» Data for this task
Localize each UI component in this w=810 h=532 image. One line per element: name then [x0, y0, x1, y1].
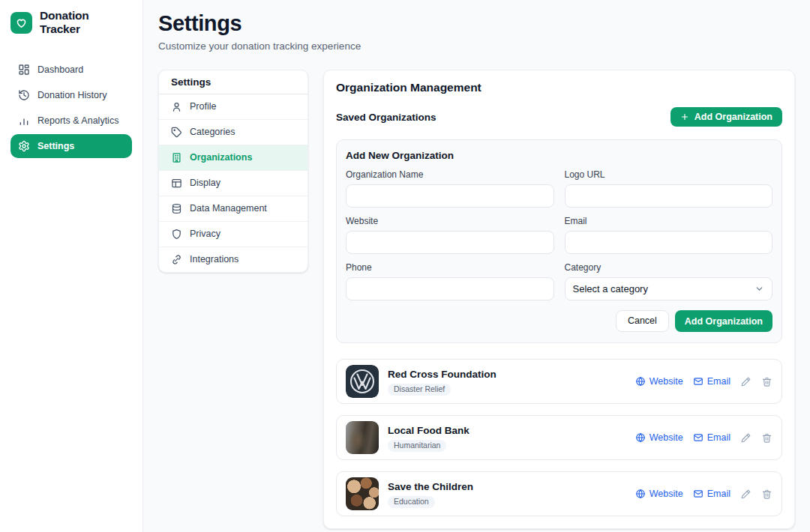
app-title: Donation Tracker: [40, 9, 132, 36]
bar-chart-icon: [18, 115, 30, 127]
tag-icon: [171, 127, 182, 138]
organization-info: Red Cross Foundation Disaster Relief: [388, 368, 496, 396]
organization-logo-children-photo: [346, 477, 379, 510]
website-link[interactable]: Website: [635, 432, 683, 444]
add-organization-form: Add New Organization Organization Name L…: [336, 139, 782, 343]
settings-nav-panel: Settings Profile Categories Organization…: [158, 70, 308, 273]
organization-actions: Website Email: [635, 432, 772, 444]
email-link[interactable]: Email: [693, 376, 730, 387]
website-link[interactable]: Website: [635, 376, 683, 387]
shield-icon: [171, 229, 182, 240]
organization-category-badge: Disaster Relief: [388, 384, 451, 396]
user-icon: [171, 101, 182, 112]
settings-nav-item-data-management[interactable]: Data Management: [159, 196, 308, 222]
page-title: Settings: [158, 11, 795, 36]
organization-row-local-food-bank: Local Food Bank Humanitarian Website Ema…: [336, 415, 782, 460]
sidebar-item-settings[interactable]: Settings: [10, 134, 132, 158]
organization-management-panel: Organization Management Saved Organizati…: [323, 70, 795, 529]
logo-url-input[interactable]: [565, 184, 773, 208]
sidebar-item-label: Donation History: [38, 90, 106, 100]
website-link-label: Website: [650, 376, 683, 387]
delete-organization-button[interactable]: [761, 489, 772, 500]
organization-name: Red Cross Foundation: [388, 368, 496, 381]
phone-input[interactable]: [346, 277, 554, 300]
cancel-button[interactable]: Cancel: [616, 310, 669, 332]
building-icon: [171, 152, 182, 163]
edit-organization-button[interactable]: [740, 432, 752, 444]
sidebar-item-reports-analytics[interactable]: Reports & Analytics: [10, 109, 132, 133]
add-organization-button[interactable]: Add Organization: [670, 107, 782, 127]
gear-icon: [18, 140, 30, 152]
heart-logo-icon: [10, 12, 32, 34]
organization-row-red-cross: Red Cross Foundation Disaster Relief Web…: [336, 359, 782, 404]
settings-nav-label: Integrations: [190, 253, 238, 266]
history-clock-icon: [18, 89, 30, 101]
edit-organization-button[interactable]: [740, 489, 752, 500]
organization-actions: Website Email: [635, 376, 772, 387]
submit-add-organization-button[interactable]: Add Organization: [675, 310, 772, 332]
website-label: Website: [346, 216, 554, 226]
globe-icon: [635, 432, 646, 443]
organization-category-badge: Humanitarian: [388, 440, 446, 452]
mail-icon: [693, 489, 704, 499]
website-link[interactable]: Website: [635, 489, 683, 500]
sidebar-item-dashboard[interactable]: Dashboard: [10, 58, 132, 82]
settings-nav-item-categories[interactable]: Categories: [159, 120, 308, 145]
database-icon: [171, 203, 182, 214]
organization-name: Save the Children: [388, 480, 473, 493]
pencil-icon: [740, 432, 752, 444]
saved-organizations-heading: Saved Organizations: [336, 112, 436, 123]
app-window: Donation Tracker Dashboard Donation Hist…: [0, 0, 810, 532]
trash-icon: [761, 376, 772, 387]
plus-icon: [680, 112, 689, 121]
sidebar-nav: Dashboard Donation History Reports & Ana…: [10, 58, 132, 158]
settings-nav-item-profile[interactable]: Profile: [159, 94, 308, 120]
app-brand: Donation Tracker: [10, 9, 132, 36]
main-content: Settings Customize your donation trackin…: [143, 0, 810, 532]
organization-logo-vw-emblem: [346, 365, 379, 398]
organization-category-badge: Education: [388, 496, 435, 508]
sidebar-item-label: Settings: [38, 141, 74, 151]
add-organization-button-label: Add Organization: [694, 112, 772, 122]
delete-organization-button[interactable]: [761, 376, 772, 387]
form-title: Add New Organization: [346, 150, 772, 161]
organization-name-input[interactable]: [346, 184, 554, 208]
sidebar-item-donation-history[interactable]: Donation History: [10, 83, 132, 107]
sidebar-item-label: Dashboard: [38, 64, 83, 75]
email-link-label: Email: [707, 489, 730, 500]
panel-title: Organization Management: [336, 81, 782, 94]
dashboard-grid-icon: [18, 64, 30, 76]
pencil-icon: [740, 376, 752, 387]
organization-info: Save the Children Education: [388, 480, 473, 508]
link-icon: [171, 254, 182, 265]
organization-name: Local Food Bank: [388, 424, 470, 437]
organizations-list: Red Cross Foundation Disaster Relief Web…: [336, 359, 782, 516]
settings-nav-label: Privacy: [190, 228, 220, 241]
logo-url-label: Logo URL: [565, 169, 773, 180]
settings-nav-label: Categories: [190, 126, 235, 139]
phone-label: Phone: [346, 262, 554, 273]
edit-organization-button[interactable]: [740, 376, 752, 387]
settings-nav-item-integrations[interactable]: Integrations: [159, 247, 308, 272]
settings-nav-item-display[interactable]: Display: [159, 171, 308, 196]
category-select[interactable]: Select a category: [565, 277, 773, 300]
email-link-label: Email: [707, 376, 730, 387]
globe-icon: [635, 489, 646, 499]
settings-nav-header: Settings: [159, 70, 308, 94]
settings-nav-label: Profile: [190, 100, 216, 113]
settings-nav-item-privacy[interactable]: Privacy: [159, 222, 308, 247]
website-input[interactable]: [346, 231, 554, 254]
settings-nav-label: Organizations: [190, 151, 252, 164]
pencil-icon: [740, 489, 752, 500]
email-input[interactable]: [565, 231, 773, 254]
settings-nav-item-organizations[interactable]: Organizations: [159, 145, 308, 171]
organization-row-save-the-children: Save the Children Education Website Emai…: [336, 471, 782, 516]
organization-info: Local Food Bank Humanitarian: [388, 424, 470, 452]
layout-icon: [171, 178, 182, 189]
delete-organization-button[interactable]: [761, 432, 772, 444]
globe-icon: [635, 376, 646, 387]
email-link[interactable]: Email: [693, 489, 730, 500]
email-label: Email: [565, 216, 773, 226]
settings-nav-label: Data Management: [190, 202, 267, 215]
email-link[interactable]: Email: [693, 432, 730, 444]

» Activity
Output the data above in full. Skip every picture.

» Output for this task
Localize each UI component in this w=810 h=532 image. One line per element: name then [x0, y0, x1, y1].
app-title: Donation Tracker: [40, 9, 132, 36]
bar-chart-icon: [18, 115, 30, 127]
tag-icon: [171, 127, 182, 138]
organization-info: Red Cross Foundation Disaster Relief: [388, 368, 496, 396]
organization-logo-children-photo: [346, 477, 379, 510]
website-link[interactable]: Website: [635, 432, 683, 444]
add-organization-form: Add New Organization Organization Name L…: [336, 139, 782, 343]
settings-nav-panel: Settings Profile Categories Organization…: [158, 70, 308, 273]
organization-actions: Website Email: [635, 432, 772, 444]
email-link[interactable]: Email: [693, 376, 730, 387]
website-link[interactable]: Website: [635, 376, 683, 387]
shield-icon: [171, 229, 182, 240]
organization-category-badge: Disaster Relief: [388, 384, 451, 396]
user-icon: [171, 101, 182, 112]
settings-nav-item-data-management[interactable]: Data Management: [159, 196, 308, 222]
page-title: Settings: [158, 11, 795, 36]
organization-row-local-food-bank: Local Food Bank Humanitarian Website Ema…: [336, 415, 782, 460]
sidebar-item-settings[interactable]: Settings: [10, 134, 132, 158]
organization-management-panel: Organization Management Saved Organizati…: [323, 70, 795, 529]
logo-url-input[interactable]: [565, 184, 773, 208]
sidebar-item-label: Donation History: [38, 90, 106, 100]
website-link-label: Website: [650, 376, 683, 387]
delete-organization-button[interactable]: [761, 489, 772, 500]
organization-name: Red Cross Foundation: [388, 368, 496, 381]
phone-input[interactable]: [346, 277, 554, 300]
cancel-button[interactable]: Cancel: [616, 310, 669, 332]
building-icon: [171, 152, 182, 163]
edit-organization-button[interactable]: [740, 432, 752, 444]
sidebar-item-reports-analytics[interactable]: Reports & Analytics: [10, 109, 132, 133]
add-organization-button[interactable]: Add Organization: [670, 107, 782, 127]
gear-icon: [18, 140, 30, 152]
heart-logo-icon: [10, 12, 32, 34]
organization-row-red-cross: Red Cross Foundation Disaster Relief Web…: [336, 359, 782, 404]
settings-nav-label: Integrations: [190, 253, 238, 266]
history-clock-icon: [18, 89, 30, 101]
edit-organization-button[interactable]: [740, 489, 752, 500]
organization-actions: Website Email: [635, 376, 772, 387]
submit-add-organization-button[interactable]: Add Organization: [675, 310, 772, 332]
website-label: Website: [346, 216, 554, 226]
globe-icon: [635, 432, 646, 443]
organization-category-badge: Humanitarian: [388, 440, 446, 452]
mail-icon: [693, 489, 704, 499]
website-link[interactable]: Website: [635, 489, 683, 500]
sidebar-item-dashboard[interactable]: Dashboard: [10, 58, 132, 82]
settings-nav-item-categories[interactable]: Categories: [159, 120, 308, 145]
database-icon: [171, 203, 182, 214]
organization-name: Save the Children: [388, 480, 473, 493]
pencil-icon: [740, 432, 752, 444]
saved-organizations-heading: Saved Organizations: [336, 112, 436, 123]
app-window: Donation Tracker Dashboard Donation Hist…: [0, 0, 810, 532]
trash-icon: [761, 376, 772, 387]
plus-icon: [680, 112, 689, 121]
sidebar-nav: Dashboard Donation History Reports & Ana…: [10, 58, 132, 158]
settings-nav-item-profile[interactable]: Profile: [159, 94, 308, 120]
app-brand: Donation Tracker: [10, 9, 132, 36]
main-content: Settings Customize your donation trackin…: [143, 0, 810, 532]
organization-logo-vw-emblem: [346, 365, 379, 398]
organization-category-badge: Education: [388, 496, 435, 508]
sidebar-item-label: Settings: [38, 141, 74, 151]
add-organization-button-label: Add Organization: [694, 112, 772, 122]
delete-organization-button[interactable]: [761, 376, 772, 387]
form-title: Add New Organization: [346, 150, 772, 161]
organization-name-input[interactable]: [346, 184, 554, 208]
sidebar-item-donation-history[interactable]: Donation History: [10, 83, 132, 107]
sidebar-item-label: Dashboard: [38, 64, 83, 75]
email-link-label: Email: [707, 489, 730, 500]
panel-title: Organization Management: [336, 81, 782, 94]
dashboard-grid-icon: [18, 64, 30, 76]
pencil-icon: [740, 376, 752, 387]
organization-info: Save the Children Education: [388, 480, 473, 508]
link-icon: [171, 254, 182, 265]
organization-name: Local Food Bank: [388, 424, 470, 437]
organizations-list: Red Cross Foundation Disaster Relief Web…: [336, 359, 782, 516]
settings-nav-label: Privacy: [190, 228, 220, 241]
logo-url-label: Logo URL: [565, 169, 773, 180]
settings-nav-label: Categories: [190, 126, 235, 139]
phone-label: Phone: [346, 262, 554, 273]
edit-organization-button[interactable]: [740, 376, 752, 387]
settings-nav-item-integrations[interactable]: Integrations: [159, 247, 308, 272]
settings-nav-item-display[interactable]: Display: [159, 171, 308, 196]
category-select[interactable]: Select a category: [565, 277, 773, 300]
email-link-label: Email: [707, 376, 730, 387]
globe-icon: [635, 489, 646, 499]
settings-nav-header: Settings: [159, 70, 308, 94]
settings-nav-label: Profile: [190, 100, 216, 113]
settings-nav-item-privacy[interactable]: Privacy: [159, 222, 308, 247]
website-input[interactable]: [346, 231, 554, 254]
settings-nav-label: Organizations: [190, 151, 252, 164]
pencil-icon: [740, 489, 752, 500]
email-input[interactable]: [565, 231, 773, 254]
settings-nav-item-organizations[interactable]: Organizations: [159, 145, 308, 171]
organization-row-save-the-children: Save the Children Education Website Emai…: [336, 471, 782, 516]
organization-info: Local Food Bank Humanitarian: [388, 424, 470, 452]
layout-icon: [171, 178, 182, 189]
delete-organization-button[interactable]: [761, 432, 772, 444]
globe-icon: [635, 376, 646, 387]
email-link[interactable]: Email: [693, 489, 730, 500]
email-label: Email: [565, 216, 773, 226]
settings-nav-label: Data Management: [190, 202, 267, 215]
email-link[interactable]: Email: [693, 432, 730, 444]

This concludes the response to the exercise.